At the beginning of January, the U.S. Senate will begin considering cabinet nominees and heads of government agencies nominated by President Trump. For the crypto market, we believe the most important confirmed positions may be the Secretary of the Treasury (Scott Bessent), Secretary of Commerce (Howard Lutnick), Chairman of the Securities and Exchange Commission (SEC) (Paul Atkins), and Chairman of the Commodity Futures Trading Commission (CFTC) (candidates have not yet been announced at the time of writing).

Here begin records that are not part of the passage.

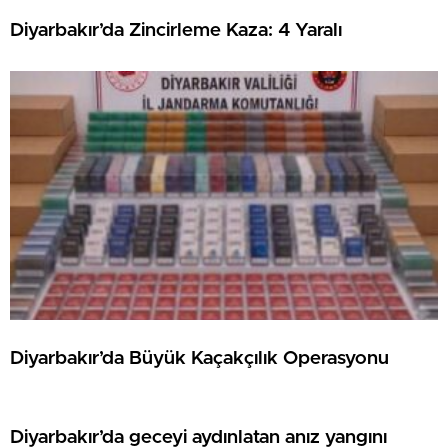
Diyarbakır’da Zincirleme Kaza: 4 Yaralı
Diyarbakır’da Büyük Kaçakçılık Operasyonu
Diyarbakır’da geceyi aydınlatan anız yangını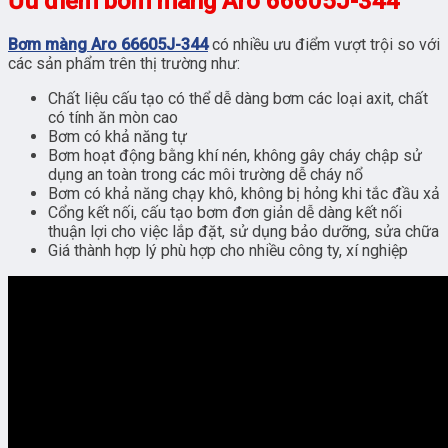
Ưu điểm bơm màng Aro 66605J-344
Bơm màng Aro 66605J-344
có nhiều ưu điểm vượt trội so với
các sản phẩm trên thị trường như:
Chất liệu cấu tạo có thể dễ dàng bơm các loại axit, chất
có tính ăn mòn cao
Bơm có khả năng tự
Bơm hoạt động bằng khí nén, không gây cháy chập sử
dụng an toàn trong các môi trường dễ cháy nổ
Bơm có khả năng chạy khô, không bị hỏng khi tắc đầu xả
Cổng kết nối, cấu tạo bơm đơn giản dễ dàng kết nối
thuận lợi cho việc lắp đặt, sử dụng bảo dưỡng, sửa chữa
Giá thành hợp lý phù hợp cho nhiều công ty, xí nghiệp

The newly created position of White House Director of Artificial Intelligence and Crypto Affairs (David Sacks) does not require Senate confirmation. While Grayscale Research expects the next Congress to address crypto-related legislation, it may not happen until legislators deal with tax and other issues. Outside the U.S., the EU's MiCA regulation will come into full effect on December 30, 2024, strengthening regulation of stablecoins, leading to the delisting of Tether's unregulated USDT from exchanges in favor of compliant alternatives like Circle's USDC starting in 2025.

Aside from political factors, the crypto market seems likely to continue being driven by its usual fundamentals: the adoption of Bitcoin as a global alternative currency, demand for next-generation decentralized web applications, and macro market factors affecting the valuation of all assets, such as changes in central bank monetary policy. Despite the uncertain outlook, we believe many industry trends appear favorable as the new year begins.

Index Definition:

The Bloomberg Magnificent 7 Total Return Index (BM7T) is an equally weighted index that tracks the performance of the seven most widely traded companies in the U.S. The S&P 500 Industrials Index includes all companies classified as members of the industrials sector in the S&P 500. The Bloomberg-Barclays U.S. Treasury Index measures the total return of nominal U.S. Treasuries with maturities greater than 25 years. The U.S. Dollar Index (DXY) tracks the strength of the dollar against a basket of major currencies. The Russell 2000 Index consists of the 2000 smallest companies in the Russell 3000 Index, representing about 8% of the total market capitalization of the Russell 3000. The S&P Goldman Sachs Commodity Index (S&P/GSCI) is a comprehensive index of commodity sector returns, representing unleveraged, long-only investments in commodity futures, broadly covering various commodities. The FTSE/Grayscale Crypto Sectors Index series measures the price returns of digital assets listed on major global exchanges. The Nasdaq 100 Index is a stock index of the 100 largest companies by market capitalization listed on the Nasdaq exchange.